Cette liberté qui vient de nous est sans doute la plus difficile à conquérir. Elle exige beaucoup de courage car personne ne peut nous l’offrir. La liberté ne se gagne pas, elle se décide. Tarkovski, et bien d’autres en URSS, avaient décidé d’être libres. Ils l’étaient effectivement bien plus que la plupart d’entre-nous.

Les hommes politiques actuels et les intellectuels, souvent déguisés en chanteur de variété ou en comique, ne cessent de répéter que la démocratie est le meilleur système car elle garantit nos libertés. En même temps, ils se mettent au-dessus de nous, se jugeant capables de nous représenter, donc nous dépouillant immédiatement de la liberté qu’ils nous ont accordée. Ils sont tous suspects à mes yeux. Ils dévalorisent la liberté, en faisant une banalité alors qu’elle se mérite.

Plus quelqu’un clame que quelque chose est bien plus j’ai tendance à me dire qu’il cherche à me convaincre de quelque chose qui est faux. Car si la chose était si bien, il n’y aurait pas besoin de le clamer. Au cours de l’histoire, moins Dieu était présent dans le cœur des gens, plus le clergé construisait de grandes églises.

On nous clame que nous sommes libres, comme Tarkovski, je crois que nous ne le sommes pas. Nous devons nous emparer de la liberté, décider maintenant d’être libre.

PS1 : Si la liberté ne se décidait pas, les opprimés resteraient éternellement opprimés. La liberté n’est pas le propre d’une classe particulière d’êtres humains, mais le propre de certains êtres humains peu importe leurs conditions de vie. Riches, pauvres, malades, jeunes ou vieux peuvent décider d’être libre. C’est après seulement que le combat pour cette liberté commence.

Un homme libre n’est pas nécessairement un homme bon. Rien ne l’empêche d’exercer sa liberté au détriment de celle des autres.
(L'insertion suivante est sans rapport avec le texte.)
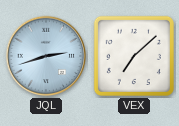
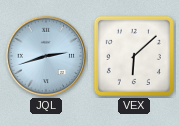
VEX: 7:08 -> 6:08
Bien sûr ce n’est pas très satisfaisant, il faut alors essayer de compléter la définition comme j’ai essayé de le faire au sujet de la charte freemen. Pour moi, notre liberté ne doit pas, en s’exprimant, réduire la liberté des autres. Je peux, par exemple, choisir de ne plus travailler mais ce n’est une décision d’homme libre que si je ne suis pas obligé de faire travailler ma femme pour subvenir à mes besoins. C’est caricatural, mais c’est un peu ça.
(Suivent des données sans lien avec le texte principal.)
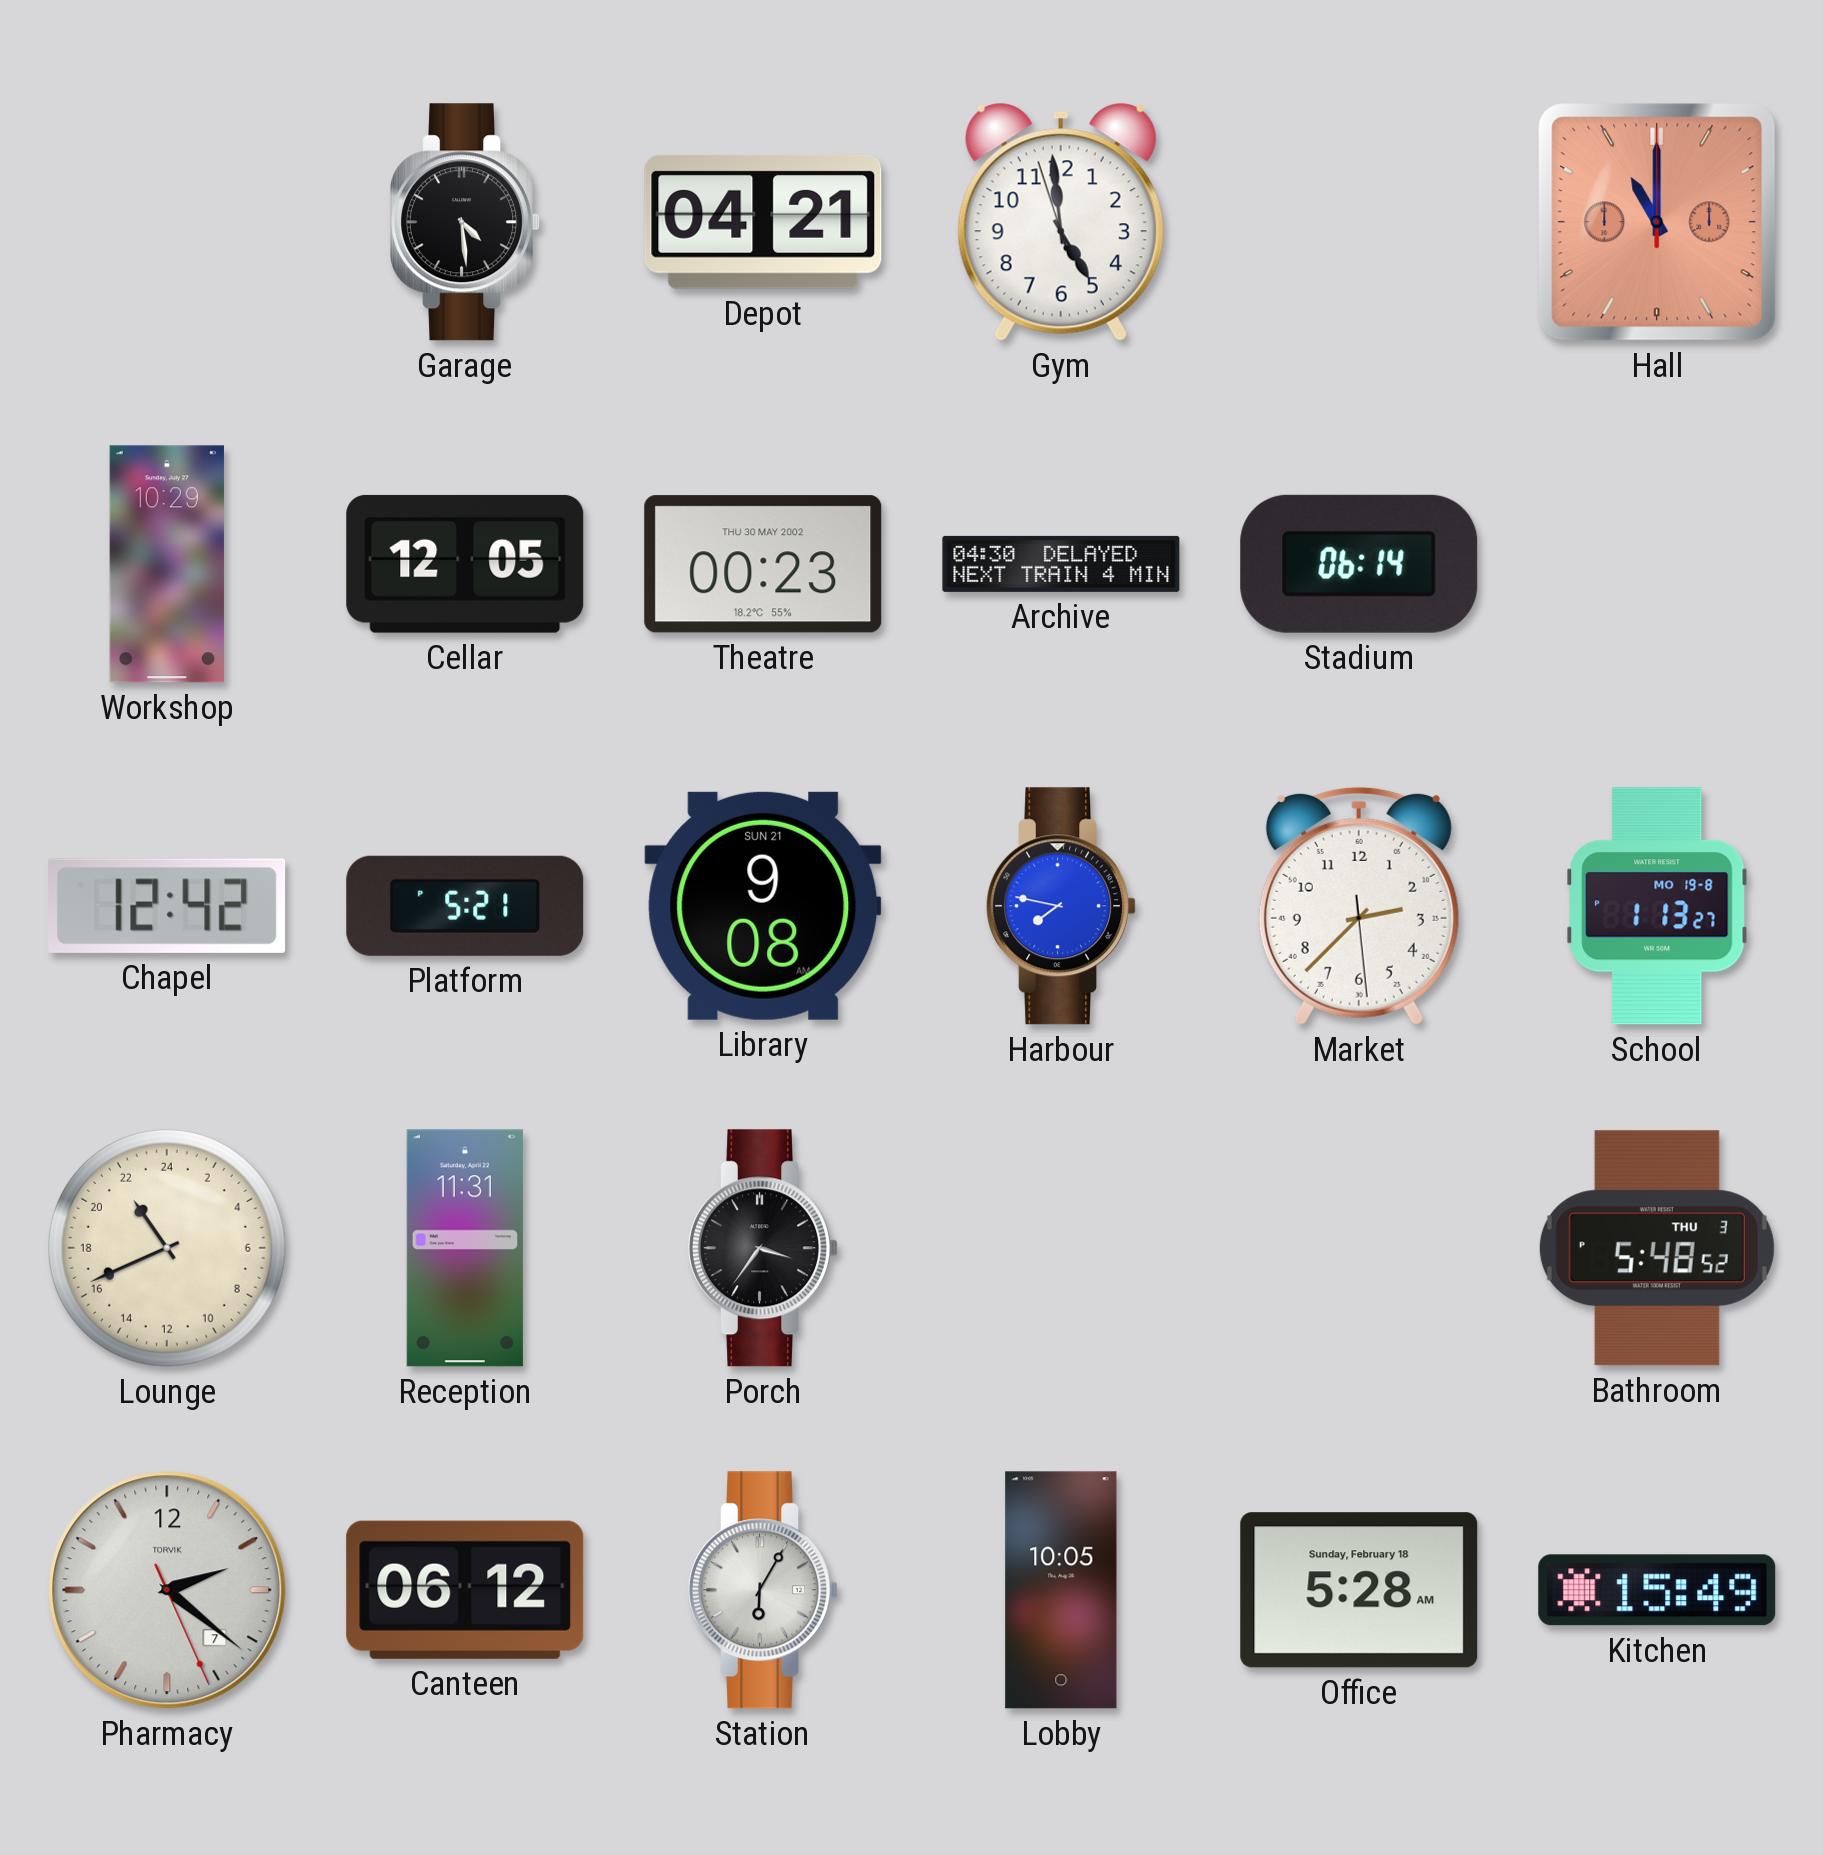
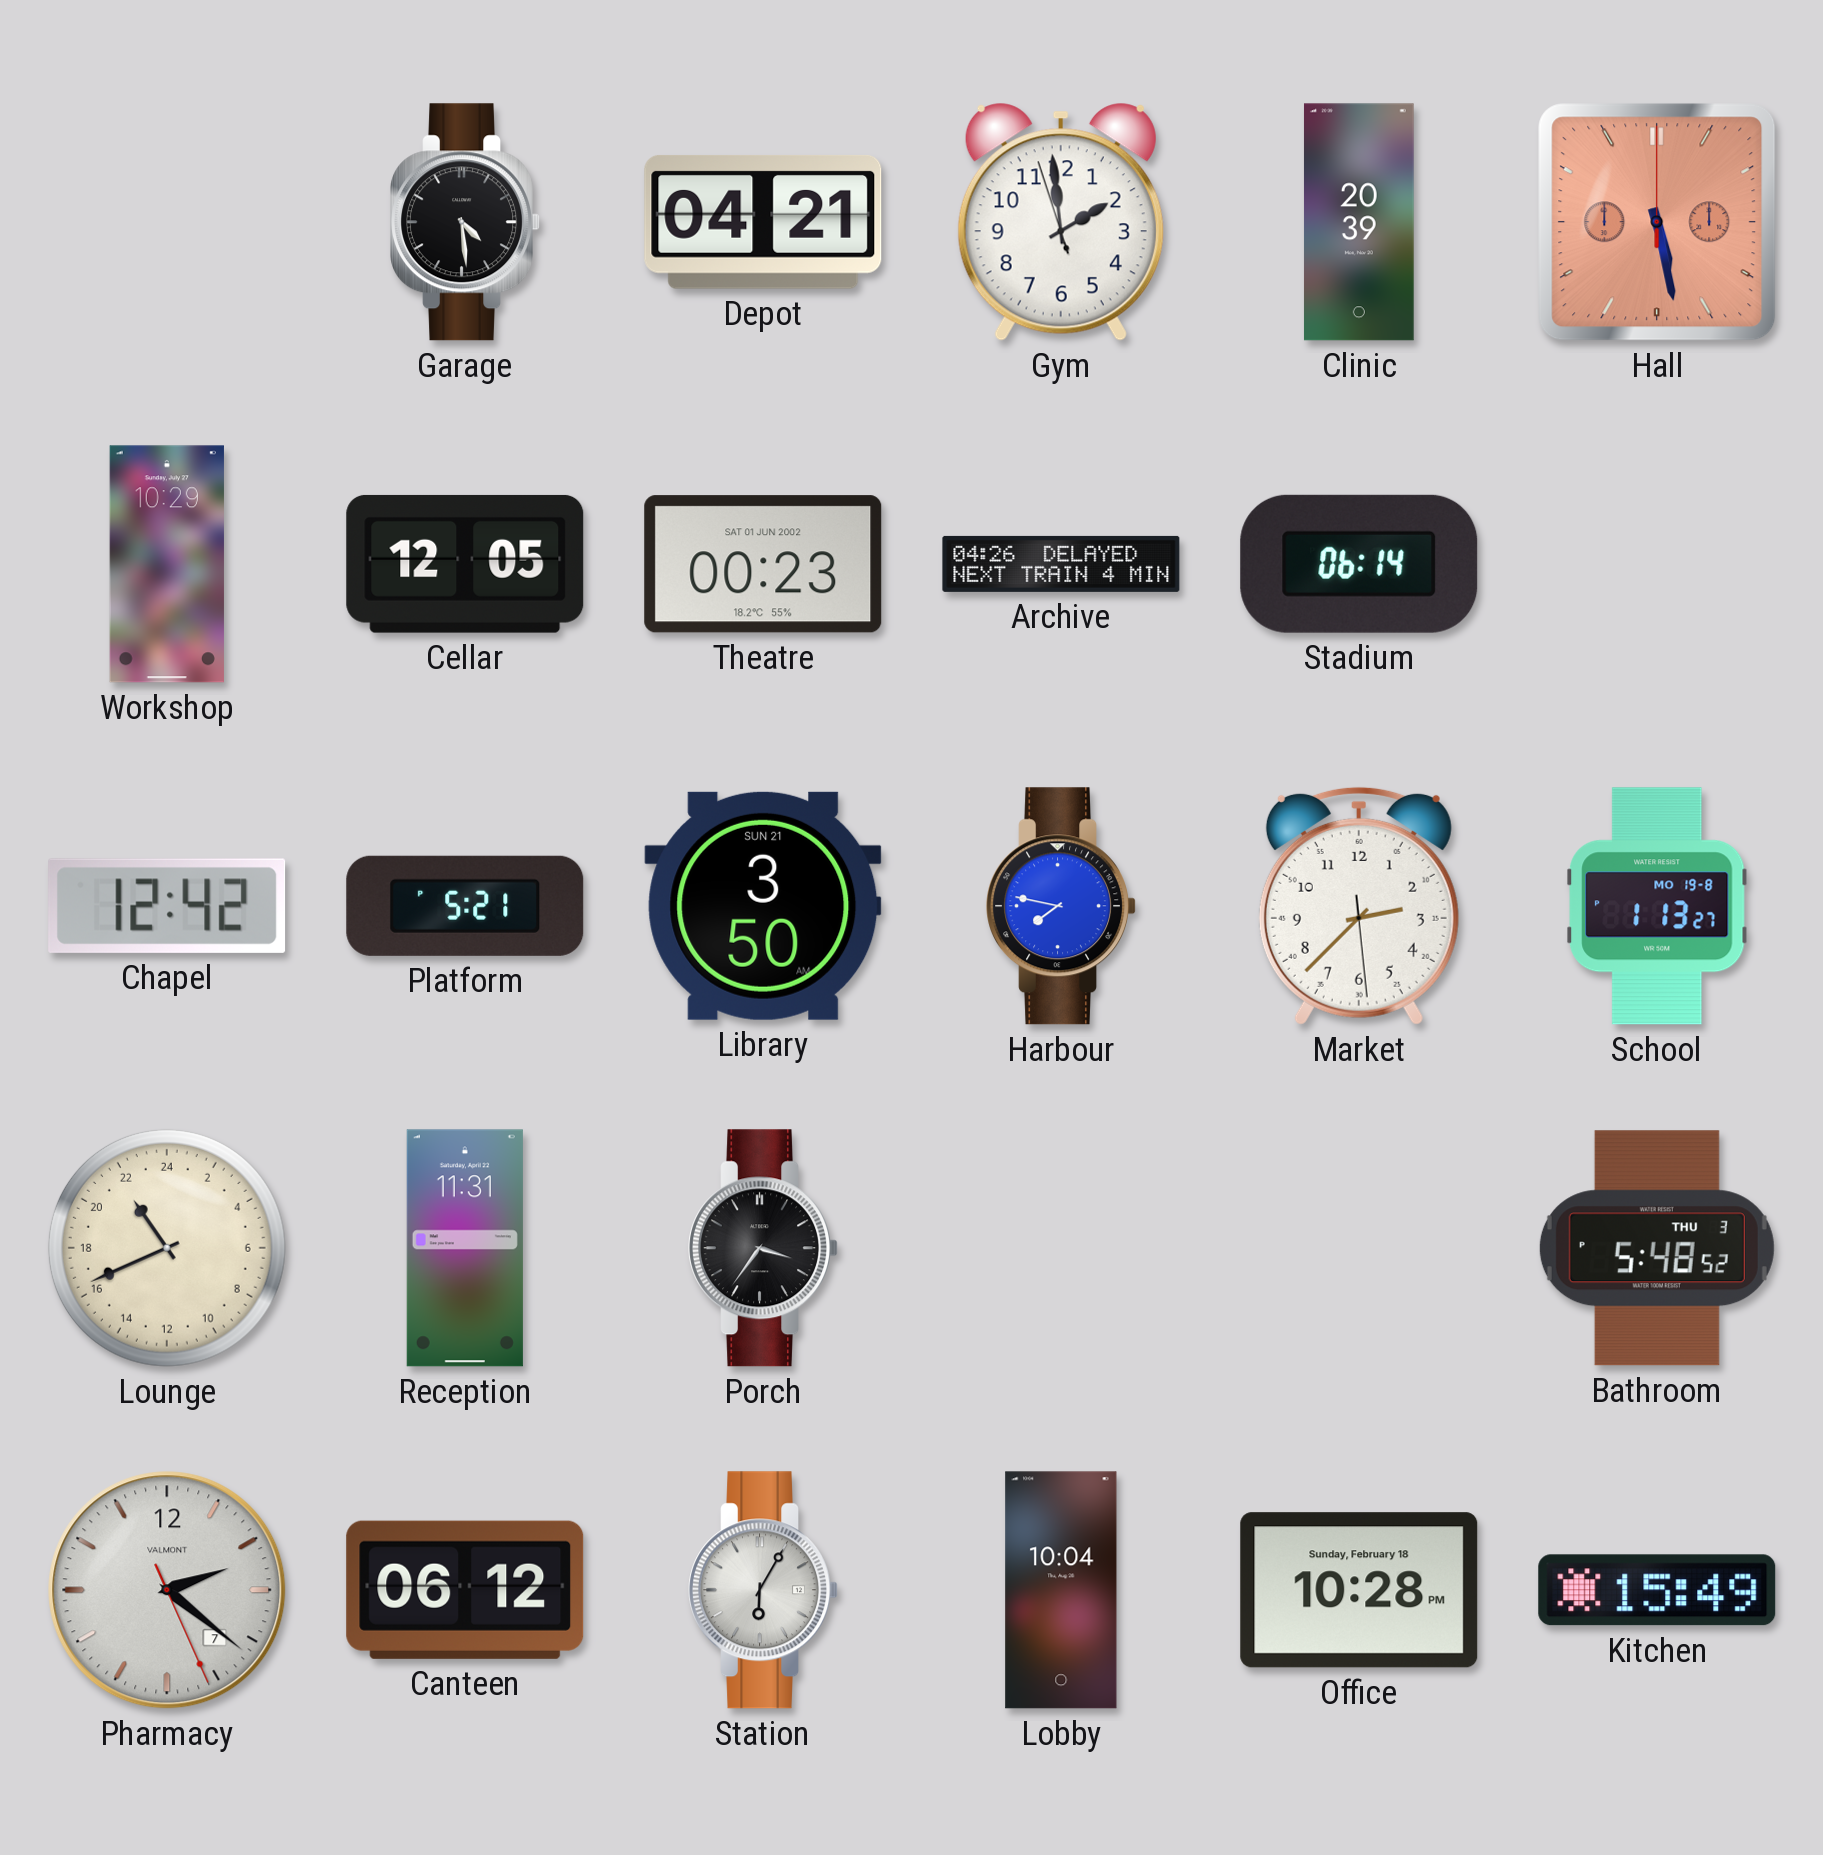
Gym: 4:58 -> 1:58
Clinic: none -> 20:39
Hall: 11:00 -> 5:28
Theatre date: THU 30 MAY 2002 -> SAT 01 JUN 2002
Archive: 04:30 -> 04:26
Library: 9:08 -> 3:50
Pharmacy brand: TORVIK -> VALMONT
Lobby: 10:05 -> 10:04
Office: 5:28 -> 10:28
La responsabilité s’exerce donc vis-à-vis de nous-même pour commencer, puis vis-à-vis des autres, voilà pourquoi nous ne sommes pas seuls. Nous appartenons à un réseau, que nous soyons libres ou pas. Et ce réseau englobe tout ce qui existe dans l’univers, donc notre responsabilité est universelle. C’est une charge écrasante : la liberté coûte cher, beaucoup de gens n’en voudront jamais malheureusement.
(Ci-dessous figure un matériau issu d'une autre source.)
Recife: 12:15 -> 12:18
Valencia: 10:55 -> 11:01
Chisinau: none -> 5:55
Quant à l’avenir, comme il est imprévisible, je crois qu’il ne faut pas en avoir peur. Si je respecte la liberté des autres, il me semble que je n’hypothèque pas a priori leur avenir, notre avenir.

PS2 : Chars ou pas chars, les gens finissent toujours par regagner leur liberté. La résistance a toujours existé. Sans cette résistance, il n’y a aucune raison pour que des gens de l’extérieur viennent apporter leur aide.

Je suis athée. Quand vous me demandez qui nous a fait juge ? Je réponds l’évolution, je réponds nous-même. Il n’y a aucune autre possibilité. C’est cela la liberté ! À qui pouvons-nous nous référer sinon à nous-même, sinon aux autres hommes avec lesquels nous dialoguons ?

L’éthique est un ensemble de règles sélectionnées par l’évolution pour que nous puissions vivre en société. Maintenant que nous sommes libres, c’est à nous de construire et de reconstruire cette éthique. Elle est notre œuvre.